Open jhpoelen opened 4 years ago
Probably needless to say that someone hopefully comes up with better and reusable simple tool to provide scalable, performant offline-enabled taxonomic name matching to avoid having to re-invent the wheel.
Rather than refuting the interaction would it be better if I update my list with ITIS name IDs? I suspect you're going to want both.
:+1: I much like your idea to add ITIS ids (or other ids of taxonomic schemes that you prefer) to set a taxonomic context. This would help to you to explicitly point GloBI (or other users) to the taxa you'd like to include.

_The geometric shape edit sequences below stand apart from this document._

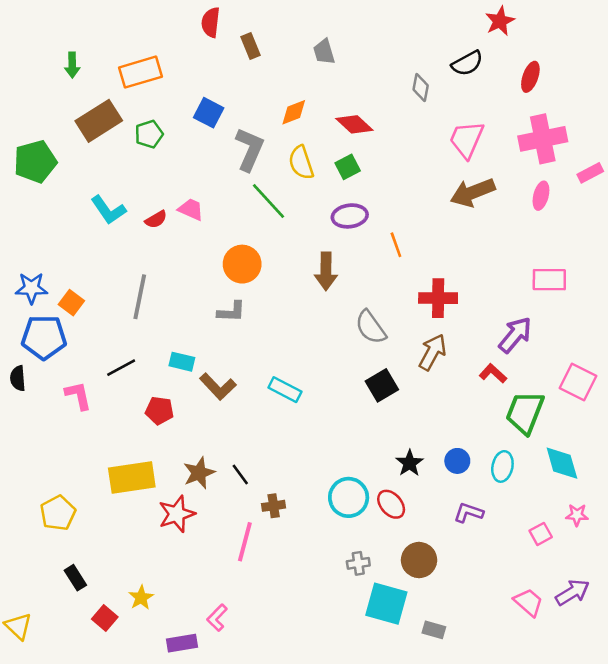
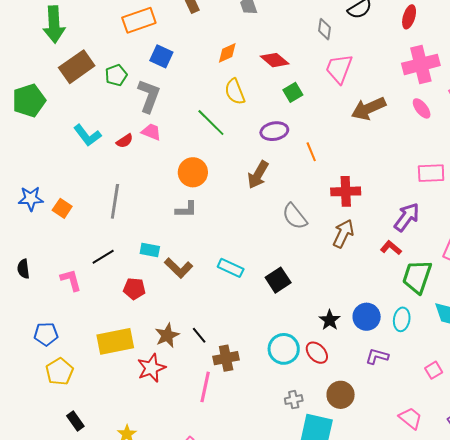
green arrow: (72, 65) -> (54, 24), size x1.8
orange rectangle: (141, 72) -> (139, 20), moved
pink trapezoid: (467, 140) -> (339, 69), moved
gray L-shape: (250, 149) -> (149, 96), moved
green square: (348, 167) -> (293, 92), moved
pink ellipse: (541, 196) -> (422, 108), turned -50
brown arrow: (326, 271) -> (258, 175), turned 32
blue pentagon: (44, 337) -> (46, 334), moved, size x0.7
black square: (382, 385) -> (278, 280), moved
blue circle: (457, 461) -> (367, 317), size x1.4
brown cross: (274, 506) -> (226, 358), size x1.4
pink trapezoid: (528, 602) -> (410, 418), moved

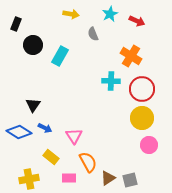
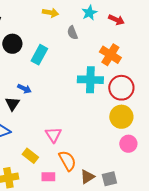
cyan cross: (111, 81) -> (90, 80), size x1.4
blue arrow: (45, 128) -> (24, 89), moved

For instance, using Nomer, the name match against ITIS:19081\tFicus
:
$ echo -e "ITIS:19081\tFicus" | nomer append
ITIS:19081 Ficus SAME_AS ITIS:19081 Ficus genus Plantae | Viridiplantae | Streptophyta | Embryophyta | Tracheophyta | Spermatophytina | Magnoliopsida | Rosanae | Rosales | Moraceae | Ficus ITIS:202422 | ITIS:954898 | ITIS:846494 | ITIS:954900 | ITIS:846496 | ITIS:846504 | ITIS:18063 | ITIS:846548 | ITIS:24057 | ITIS:19063 | ITIS:19081 kingdom | subkingdom | infrakingdom | superphylum | phylum | subphylum | class | superorder | order | family | genus http://eol.org/pages/60627
$
And, time permitting, I suspect that your expert contributions of refuted interaction claims now would be a useful way to spot suspicious interactions for years to come.
fyi @jhammock @KatjaSchulz
I started working on this. I primarily used ITIS, but where the name is not in ITIS I had to go elsewhere. What prefixes should I be using with other resources, such as the Catalogue of Life and Index Fungroum?
Also, if the paper referenced uses a synonym of, what is now, an accepted name, should I correct that name, give the correct ID to the accepted name or something else. For some reason many of these resources do not have identifiers for the synonyms.
@qgroom you can find the prefixes that GloBI currently supports at https://api.globalbioticinteractions.org/prefixes (json) or https://api.globalbioticinteractions.org/prefixes?type=tsv (tsv) or https://api.globalbioticinteractions.org/prefixes?type=csv (csv) . Happy to add support for additional ones.
As far as the transcription goes - I'd personally leave the name of the original and leave the taxonomic interpretation of downstream system: the original won't change, but the taxonomic interpretation might.
btw - @qgroom would you advise for GloBI to support Catalogue of Life ids?
Re: CoL. I'm not sure. They used to use LSIDs, but these don't seem to be displayed now. However, the GUID is still the same in the URL. I'm inclined to think that they are as stable as any other system. These identifiers are available in GBIF too e.g. https://www.gbif.org/species/153643127/verbatim
as @qgroom noted in a slack message (can't link b/c the slack isn't open ; ( ):
BTW: I spotted one little error. Ficus is both a plant and a gastropod. Is this a usecase for your "refute" template? (edited)
my reply:
@Quentin Groom Thanks for pointing this out. Please record the issue at https://github.com/globalbioticinteractions/globalbioticinteractions/issues/new with example. And yes, this is an excellent example in which you (as an expert) can refute claims like "flowers of gastropods are visited by bats" :slightly_smiling_face:. Homonyms are expected to cause a fuss (as usual) and detection method exist beyond spot checking. e.g., https://doi.org/10.7717/peerj-cs.164 .
I realized that many homonyms might be hard to spot / detect for humans, even though the name linkages help to easily detect them computationally.
In the case of
Ficus
, Nomer (see https://github.com/globalbioticinteractions/nomer), a globi name matching tool, nicely reports the homonyms when using$ echo -e "\tFicus" | nomer append
like:However, when providing a taxonomic context like Plantae, via
$ echo -e "\tPlantae | Ficus"
a conflict no longer occurs.To help more easily detect naming issues, I am thinking to label taxa that have inconsistent linkages (e.g., homonyms or other ambiguous links).